Top of DATA EXTRACT

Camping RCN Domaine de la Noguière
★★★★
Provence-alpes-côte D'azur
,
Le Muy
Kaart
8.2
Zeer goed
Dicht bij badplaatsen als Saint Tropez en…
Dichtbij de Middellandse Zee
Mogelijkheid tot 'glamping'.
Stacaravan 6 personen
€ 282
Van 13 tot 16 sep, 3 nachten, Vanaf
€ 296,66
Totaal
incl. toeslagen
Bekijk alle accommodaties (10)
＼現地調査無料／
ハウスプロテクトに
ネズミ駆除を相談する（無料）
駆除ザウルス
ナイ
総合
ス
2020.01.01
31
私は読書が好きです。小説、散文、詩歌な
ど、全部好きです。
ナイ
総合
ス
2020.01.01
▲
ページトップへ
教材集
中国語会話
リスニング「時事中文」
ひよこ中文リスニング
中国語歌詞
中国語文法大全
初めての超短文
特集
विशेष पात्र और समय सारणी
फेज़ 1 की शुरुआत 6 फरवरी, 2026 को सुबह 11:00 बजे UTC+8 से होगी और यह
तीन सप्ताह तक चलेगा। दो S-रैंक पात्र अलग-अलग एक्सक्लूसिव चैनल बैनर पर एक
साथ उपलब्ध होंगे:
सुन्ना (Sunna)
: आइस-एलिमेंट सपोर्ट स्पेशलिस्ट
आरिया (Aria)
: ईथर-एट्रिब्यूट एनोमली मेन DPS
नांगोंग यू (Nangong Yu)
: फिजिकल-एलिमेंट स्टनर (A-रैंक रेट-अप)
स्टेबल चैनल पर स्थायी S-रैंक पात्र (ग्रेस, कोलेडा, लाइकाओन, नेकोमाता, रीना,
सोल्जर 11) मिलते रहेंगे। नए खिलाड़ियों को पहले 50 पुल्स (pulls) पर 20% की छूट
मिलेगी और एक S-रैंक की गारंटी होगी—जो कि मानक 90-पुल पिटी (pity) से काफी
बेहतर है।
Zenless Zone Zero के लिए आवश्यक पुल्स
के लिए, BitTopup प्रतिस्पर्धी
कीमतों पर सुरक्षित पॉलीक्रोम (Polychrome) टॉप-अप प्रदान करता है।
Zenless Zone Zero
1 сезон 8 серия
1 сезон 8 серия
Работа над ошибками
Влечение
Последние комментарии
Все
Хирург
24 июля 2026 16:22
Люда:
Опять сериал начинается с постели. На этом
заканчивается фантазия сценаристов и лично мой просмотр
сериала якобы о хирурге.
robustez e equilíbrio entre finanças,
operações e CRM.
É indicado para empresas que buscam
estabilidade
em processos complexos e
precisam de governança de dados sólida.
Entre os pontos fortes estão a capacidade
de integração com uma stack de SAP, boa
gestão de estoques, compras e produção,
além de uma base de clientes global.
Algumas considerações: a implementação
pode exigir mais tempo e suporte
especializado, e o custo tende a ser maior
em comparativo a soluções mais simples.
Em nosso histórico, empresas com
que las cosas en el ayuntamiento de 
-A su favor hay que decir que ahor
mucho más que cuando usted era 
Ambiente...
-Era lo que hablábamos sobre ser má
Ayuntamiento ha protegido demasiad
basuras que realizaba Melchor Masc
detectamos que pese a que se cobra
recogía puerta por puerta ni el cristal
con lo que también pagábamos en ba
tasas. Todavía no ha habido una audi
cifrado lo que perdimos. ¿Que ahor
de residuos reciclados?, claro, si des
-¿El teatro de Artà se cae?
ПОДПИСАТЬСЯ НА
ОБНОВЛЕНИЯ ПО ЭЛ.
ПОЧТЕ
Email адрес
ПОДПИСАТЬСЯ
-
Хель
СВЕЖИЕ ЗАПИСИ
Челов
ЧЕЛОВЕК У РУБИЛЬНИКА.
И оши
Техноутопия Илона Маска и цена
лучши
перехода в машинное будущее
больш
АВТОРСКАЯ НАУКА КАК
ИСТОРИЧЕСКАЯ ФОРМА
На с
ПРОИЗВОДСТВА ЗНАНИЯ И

Bottom of DATA EXTRACT
Top of DATA EXTRACT

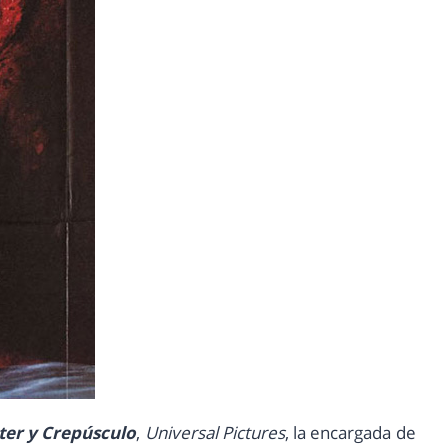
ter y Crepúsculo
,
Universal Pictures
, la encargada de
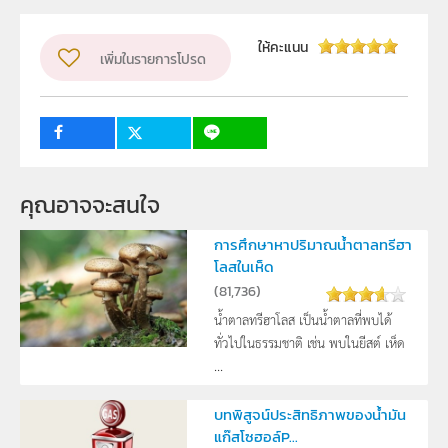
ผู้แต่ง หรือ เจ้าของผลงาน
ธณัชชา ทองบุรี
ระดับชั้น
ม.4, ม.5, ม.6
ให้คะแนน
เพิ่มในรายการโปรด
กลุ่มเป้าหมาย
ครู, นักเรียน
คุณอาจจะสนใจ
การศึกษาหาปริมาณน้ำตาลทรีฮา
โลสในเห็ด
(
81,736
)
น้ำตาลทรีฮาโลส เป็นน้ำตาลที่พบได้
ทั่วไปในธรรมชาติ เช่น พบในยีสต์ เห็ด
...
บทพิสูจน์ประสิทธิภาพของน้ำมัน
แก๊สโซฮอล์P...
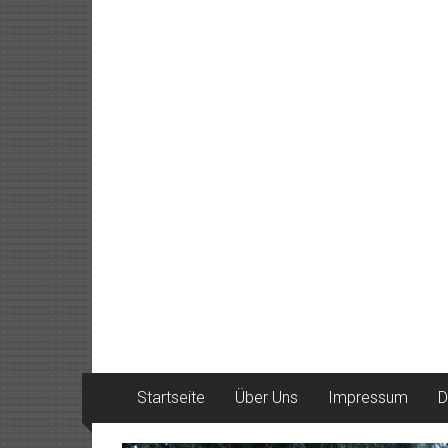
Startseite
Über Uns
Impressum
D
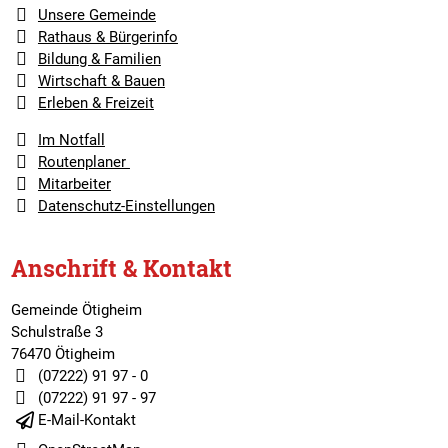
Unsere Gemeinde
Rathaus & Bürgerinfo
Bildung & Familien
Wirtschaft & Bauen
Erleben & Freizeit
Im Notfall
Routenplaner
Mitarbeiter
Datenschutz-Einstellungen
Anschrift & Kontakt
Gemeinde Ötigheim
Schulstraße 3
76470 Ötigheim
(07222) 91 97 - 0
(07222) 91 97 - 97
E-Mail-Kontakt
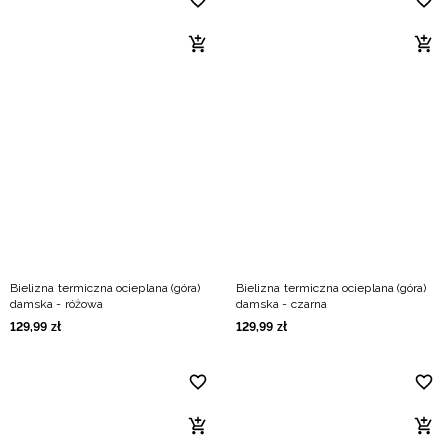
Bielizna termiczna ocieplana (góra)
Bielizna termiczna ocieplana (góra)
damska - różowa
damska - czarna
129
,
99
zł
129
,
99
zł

Bottom of DATA EXTRACT

INSTRUCTIONS TO FOLLOW - Given the data above, transcribe exactly the lines from the one containing "incl. toeslagen" down to the one containing "फेज़ 1 की शुरुआत", and no others.

THE ANSWER -
incl. toeslagen
Bekijk alle accommodaties (10)
＼現地調査無料／
ハウスプロテクトに
ネズミ駆除を相談する（無料）
駆除ザウルス
ナイ
総合
ス
2020.01.01
31
私は読書が好きです。小説、散文、詩歌な
ど、全部好きです。
ナイ
総合
ス
2020.01.01
▲
ページトップへ
教材集
中国語会話
リスニング「時事中文」
ひよこ中文リスニング
中国語歌詞
中国語文法大全
初めての超短文
特集
विशेष पात्र और समय सारणी
फेज़ 1 की शुरुआत 6 फरवरी, 2026 को सुबह 11:00 बजे UTC+8 से होगी और यह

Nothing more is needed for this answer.